Interest in cryptocurrencies and NFTs (non-fungible tokens) has grown dramatically of late as the market transforms from niche to booming, and a lot of money has been flying around. For instance, last year auction house Christie’s sold an NFT-based virtual piece of artwork for $69 million. But while their popularity is undeniable, taxpayers who own NFTs now suffer a lack of guidance.
NFTs are essentially one-of-a-kind digital assets. They can be pieces of artwork and songs, but also tweets and GIFs. Although not explicitly confirmed by the IRS, they are likely considered collectibles like art, antiques, and gems for tax purposes. Objects in this category tends to be held by the super-wealthy and subject to a special tax rate higher than the general long-term capital gain tax rate.

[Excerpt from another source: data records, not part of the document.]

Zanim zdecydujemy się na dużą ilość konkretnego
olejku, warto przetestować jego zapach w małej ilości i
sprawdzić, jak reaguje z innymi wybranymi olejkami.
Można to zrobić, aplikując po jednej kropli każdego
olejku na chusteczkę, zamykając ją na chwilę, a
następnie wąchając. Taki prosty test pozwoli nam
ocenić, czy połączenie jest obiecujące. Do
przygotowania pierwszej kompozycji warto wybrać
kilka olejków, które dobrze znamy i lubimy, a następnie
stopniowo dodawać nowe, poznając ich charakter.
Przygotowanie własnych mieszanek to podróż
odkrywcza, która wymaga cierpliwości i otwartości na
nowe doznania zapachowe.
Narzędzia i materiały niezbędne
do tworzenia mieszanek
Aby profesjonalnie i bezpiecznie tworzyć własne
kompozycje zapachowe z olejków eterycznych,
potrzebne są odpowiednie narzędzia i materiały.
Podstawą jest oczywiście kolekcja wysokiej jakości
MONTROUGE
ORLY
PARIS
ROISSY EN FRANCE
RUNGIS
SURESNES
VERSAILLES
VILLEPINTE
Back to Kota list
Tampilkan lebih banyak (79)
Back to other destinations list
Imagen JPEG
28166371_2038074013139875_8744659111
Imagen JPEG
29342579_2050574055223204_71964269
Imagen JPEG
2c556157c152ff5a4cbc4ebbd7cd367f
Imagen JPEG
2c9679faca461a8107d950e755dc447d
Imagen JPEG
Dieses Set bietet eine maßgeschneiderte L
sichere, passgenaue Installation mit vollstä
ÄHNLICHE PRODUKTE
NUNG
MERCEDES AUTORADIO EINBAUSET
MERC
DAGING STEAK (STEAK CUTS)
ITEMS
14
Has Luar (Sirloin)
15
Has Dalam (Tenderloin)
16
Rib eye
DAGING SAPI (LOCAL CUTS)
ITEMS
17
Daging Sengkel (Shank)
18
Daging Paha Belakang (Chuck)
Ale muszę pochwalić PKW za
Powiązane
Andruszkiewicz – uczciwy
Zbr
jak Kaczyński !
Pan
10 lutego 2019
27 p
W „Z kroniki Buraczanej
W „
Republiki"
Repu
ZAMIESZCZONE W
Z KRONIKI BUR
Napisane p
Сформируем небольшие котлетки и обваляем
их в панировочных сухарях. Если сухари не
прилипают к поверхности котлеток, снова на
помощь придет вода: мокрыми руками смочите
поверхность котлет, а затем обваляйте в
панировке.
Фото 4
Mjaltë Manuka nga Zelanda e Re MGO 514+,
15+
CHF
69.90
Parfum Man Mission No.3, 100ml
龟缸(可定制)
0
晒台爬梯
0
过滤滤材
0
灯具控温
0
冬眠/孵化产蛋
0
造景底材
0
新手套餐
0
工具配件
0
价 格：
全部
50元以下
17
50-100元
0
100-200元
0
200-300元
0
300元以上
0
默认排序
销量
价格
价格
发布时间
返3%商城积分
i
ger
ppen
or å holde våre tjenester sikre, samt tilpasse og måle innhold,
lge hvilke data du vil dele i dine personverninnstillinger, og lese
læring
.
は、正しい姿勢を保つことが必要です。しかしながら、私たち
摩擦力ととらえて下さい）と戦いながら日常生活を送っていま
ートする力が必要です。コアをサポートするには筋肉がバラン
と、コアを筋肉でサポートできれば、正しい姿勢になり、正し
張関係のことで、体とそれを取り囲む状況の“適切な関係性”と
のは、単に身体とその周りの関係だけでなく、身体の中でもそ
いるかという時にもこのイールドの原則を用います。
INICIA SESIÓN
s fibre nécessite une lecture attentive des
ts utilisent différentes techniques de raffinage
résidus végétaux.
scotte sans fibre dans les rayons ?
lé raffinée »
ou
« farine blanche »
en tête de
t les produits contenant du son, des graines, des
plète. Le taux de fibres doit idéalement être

Indeed, the tax rate applicable to investment returns for stock, bonds, and crypto differs from collectible holdings. On one hand, crypto investors who sell their assets may owe a 23.8% top rate on any capital gains. On the other hand, appreciation on collectibles is subject to a 31.8% top rate with different income thresholds applying.
Collectibles, according to the Internal Revenue Code, include art and “any other tangible personal property that the IRS determines is a collectible.” NFTs seemingly would fall under the art category because they are collectible. However, they are also intangible, and thus it remains to be seen how the IRS will decide to tax them.